Bayliss delivers Roscoe's check to Stanhope. Afterwards, Bayliss tells Roscoe that Keggs lied and Stanhope is not part of the tontine. To inspire Jane to feel concern for Bill, Uffenham hits him with a tobacco jar. This is successful, and Jane and Bill admit their feelings for each other. Stanhope has ended his engagement with Jane in order to travel the world freely with his new money. Keggs offers to tell Roscoe the real identity of the other remaining contender for the tontine, if Roscoe pays him a hundred thousand dollars out of the tontine proceeds.

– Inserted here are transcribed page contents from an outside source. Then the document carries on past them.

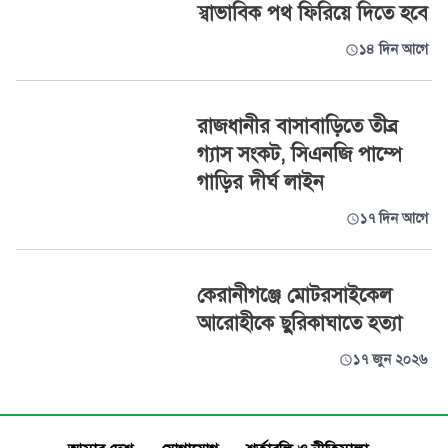
স্বাভাবিক পথ ফিরিয়ে দিতে হবে
১৪ দিন আগে
রাজধানীর বাসাবাড়িতে তীব্র
গ্যাস সংকট, সিএনজি পাম্পে
গাড়ির দীর্ঘ লাইন
১৭ দিন আগে
কেরানীগঞ্জে মোটরসাইকেল
আরোহীকে ছুরিকাঘাতে হত্যা
১৭ জুন ২০২৬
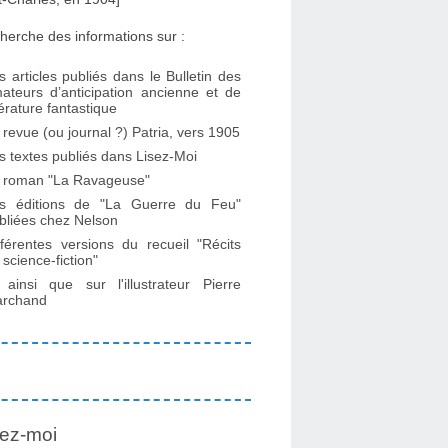
herche des informations sur :
s articles publiés dans le Bulletin des
ateurs d’anticipation ancienne et de
ttérature fantastique
 revue (ou journal ?) Patria, vers 1905
s textes publiés dans Lisez-Moi
 roman "La Ravageuse"
s éditions de "La Guerre du Feu"
bliées chez Nelson
fférentes versions du recueil "Récits
 science-fiction"
. ainsi que sur l'illustrateur Pierre
rchand
ez-moi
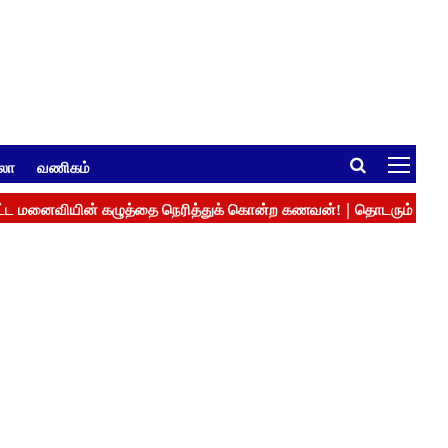
ுலா
வணிகம்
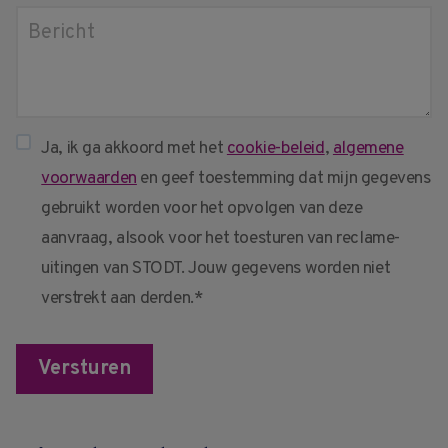
Ja, ik ga akkoord met het
cookie-beleid
,
algemene
voorwaarden
en geef toestemming dat mijn gegevens
gebruikt worden voor het opvolgen van deze
aanvraag, alsook voor het toesturen van reclame-
uitingen van STODT. Jouw gegevens worden niet
verstrekt aan derden.*
Versturen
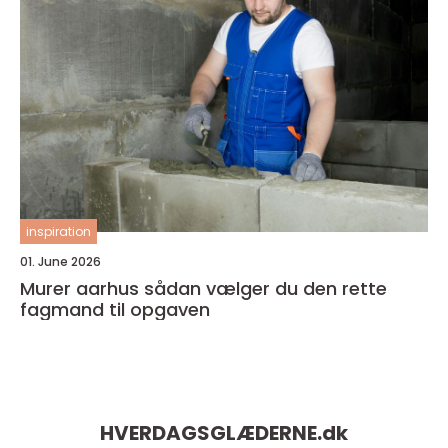
inspiration
01. June 2026
Murer aarhus sådan vælger du den rette
fagmand til opgaven
HVERDAGSGLÆDERNE.
dk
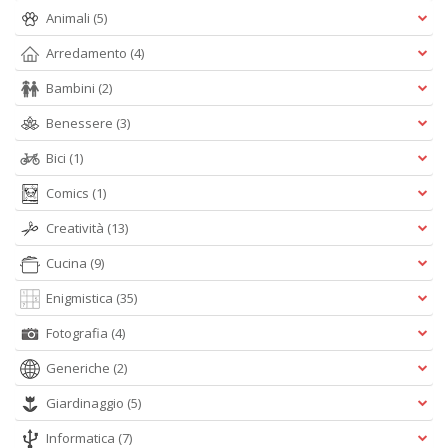
Animali
(5)
Arredamento
(4)
Bambini
(2)
Il
Benessere
(3)
g
s
Bici
(1)
e
s
Comics
(1)
U
U
Creatività
(13)
F
n
Cucina
(9)
+
Enigmistica
(35)
D
Fotografia
(4)
Generiche
(2)
Giardinaggio
(5)
Informatica
(7)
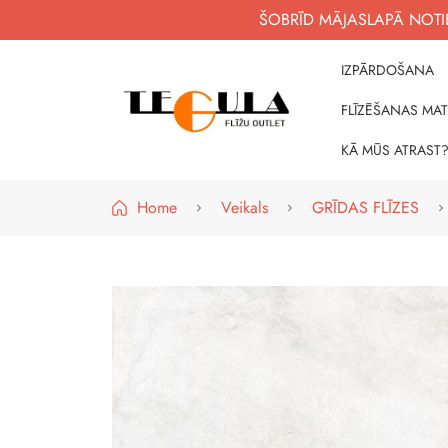
ŠOBRĪD MĀJASLAPĀ NOTIE
IZPĀRDOŠANA
FLĪZĒŠANAS MAT
WWW.FLIZUOUTLET.LV
KVALITATĪVAS FLĪZES PAR PIEEJAMĀM CE
KĀ MŪS ATRAST
Home
Veikals
GRĪDAS FLĪZES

Roscoe agrees and they sign a contract. Keggs tells Roscoe about Bill. Following Keggs's suggestion, Roscoe hires Bill at a large salary to be Bayliss's assistant so that Bill can afford to marry Jane.

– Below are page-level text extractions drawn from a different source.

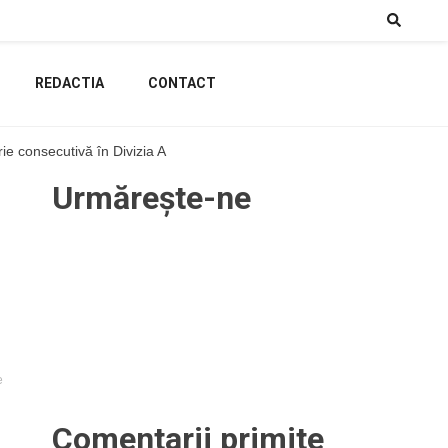
REDACTIA
CONTACT
rie consecutivă în Divizia A
Urmărește-ne
e
Comentarii primite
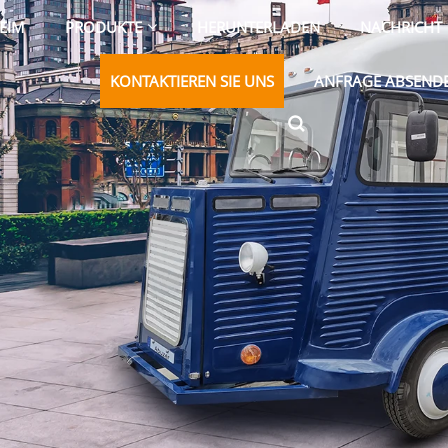
EIM
PRODUKTE
HERUNTERLADEN
NACHRICHT
KONTAKTIEREN SIE UNS
ANFRAGE ABSEND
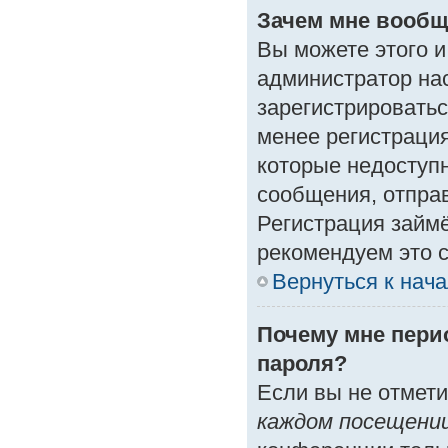
Зачем мне вообщ
Вы можете этого и 
администратор на
зарегистрироватьс
менее регистраци
которые недоступ
сообщения, отправк
Регистрация займё
рекомендуем это с
Вернуться к нач
Почему мне пери
пароля?
Если вы не отмет
каждом посещени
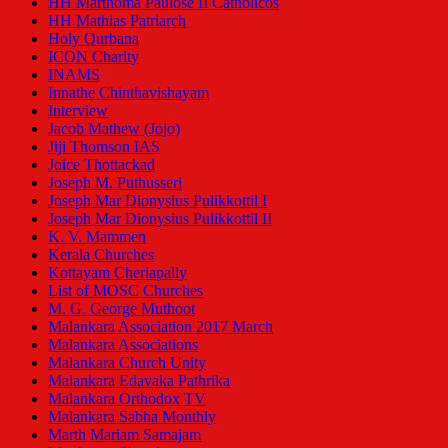
HH Marthoma Paulose II Catholicos
HH Mathias Patriarch
Holy Qurbana
ICON Charity
INAMS
Innathe Chinthavishayam
Interview
Jacob Mathew (Jojo)
Jiji Thomson IAS
Joice Thottackad
Joseph M. Puthusseri
Joseph Mar Dionysius Pulikkottil I
Joseph Mar Dionysius Pulikkottil II
K. V. Mammen
Kerala Churches
Kottayam Cheriapally
List of MOSC Churches
M. G. George Muthoot
Malankara Association 2017 March
Malankara Associations
Malankara Church Unity
Malankara Edavaka Pathrika
Malankara Orthodox TV
Malankara Sabha Monthly
Marth Mariam Samajam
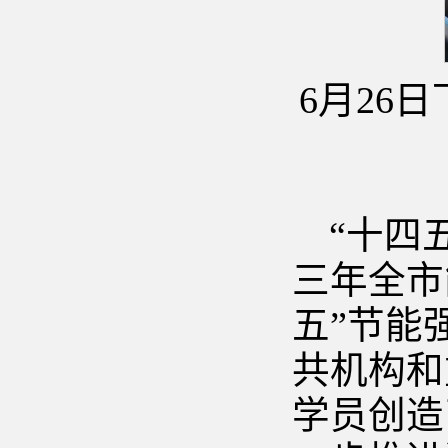
6月26
“十四
三年全市
五”节能
共机构和
学员创造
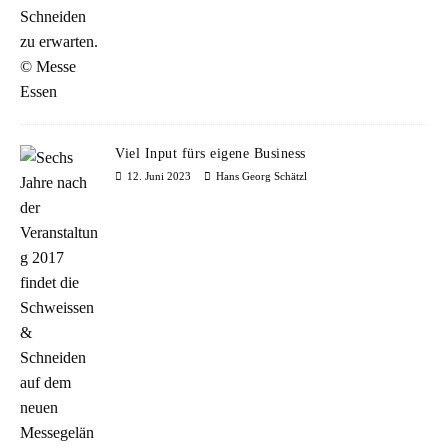
Viel Input fürs eigene Business
12. Juni 2023
Hans Georg Schätzl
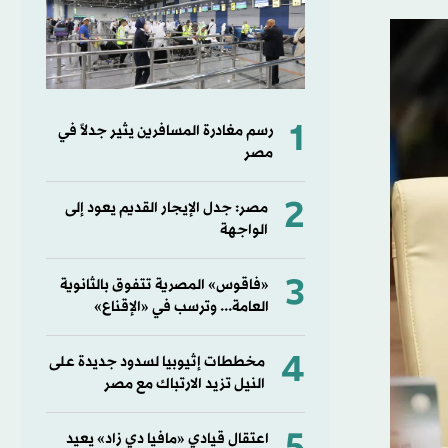
1
رسم مغادرة المسافرين يثير جدلاً في
مصر
2
مصر: جدل الإيجار القديم يعود إلى
الواجهة
3
«فاقوس» المصرية تتفوق بالثانوية
العامة... وترسب في «الإقناع»
4
مخططات إثيوبيا لسدود جديدة على
النيل تزيد الارتباك مع مصر
اعتقال قيادي «مافيا دي زاد» يعيد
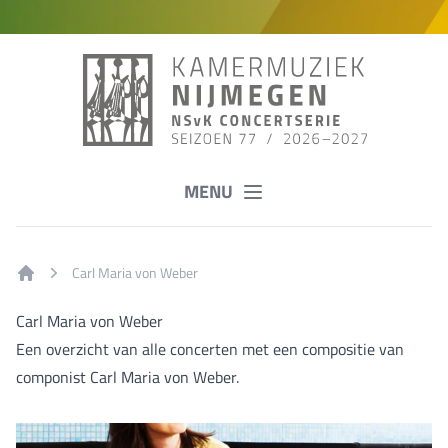
MENU
Carl Maria von Weber
Home
Carl Maria von Weber
Een overzicht van alle concerten met een compositie van
componist Carl Maria von Weber.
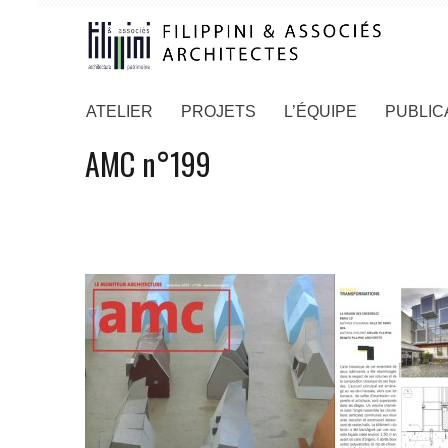
ATELIER
PROJETS
L’ÉQUIPE
PUBLIC
AMC n°199
24/09/2010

Percy Pilbeam recovers Roscoe's letters. Roscoe gives him another job, to recover and destroy Keggs's contract, which Pilbeam manages to accomplish. Bayliss informs Uffenham that some of his pictures are actually valuable after all. Bill learns about the tontine but still wants to marry Jane right away, which moves Jane. Keggs realizes that Pilbeam was hired by Roscoe to destroy their contract, and also learns that Roscoe was engaged to Emma and ended the engagement because of the tontine, and had his letters destroyed to avoid a breach of promise case. Uffenham suggests that Keggs bring Emma's parents, Flossie Billson (Keggs's sister) and retired boxer Battling Billson, to confront Roscoe. The intimidating appearance of Mr Billson compels Roscoe to renew his engagement to Emma, and split the tontine money evenly with Bill and pay Keggs. Bayliss decides not to tell Bill or Roscoe that Bill's father didn't actually contribute to the tontine and Roscoe didn't have to split the money with Bill.

==Main characters==

- Roscoe Bunyan, wealthy and greedy 31-year-old son of J. J. Bunyan, the American millionaire who hosted the 1929 dinner party where the tontine was set up
- Mortimer Bayliss, art expert and curator of the large Bunyan art collection and friend of Bill's late father, also mentioned in A Pelican at Blandings (1969)
- Augustus Keggs, dignified landlord and ex-butler, also mentioned in Ice in the Bedroom (1961) and appeared pre-retirement in A Damsel in Distress (1919)
- George, sixth Viscount Uffenham, amiable and impecunious owner of Shipley Hall who rented it out to Roscoe, also appeared in Money in the Bank (1942)
- Jane Benedick, spirited niece of Lord Uffenham who cooks and lives at Castlewood, initially engaged to Stanhope
- William "Bill" Hollister, affable and talkative assistant at the Gish Galleries in Bond Street, works for Leonard Gish who is also mentioned in Frozen Assets (1964)
- Stanhope Twine, unsuccessful and supercilious sculptor who lives at Peacehaven and is engaged to Jane
- Percy Pilbeam, the unscrupulous head of the Argus Detective Agency who appears in several other Wodehouse books, including a visit to Blandings Castle in Summer Lightning (1929)

==Publication history==

Under the title Something Fishy, the story was published in two parts in Collier's (US) on 31 August and 14 September 1956, with illustrations by Ronald Searle. This version was shorter than the novel version. Something Fishy was also published in three parts in John Bull (UK) from 29 September to 13 October 1956, with illustrations by Edwin Phillips.

The US edition of the novel, titled The Butler Did It, was included in the Wodehouse collection Five Complete Novels, published in May 1983 by Avenel Books, New York.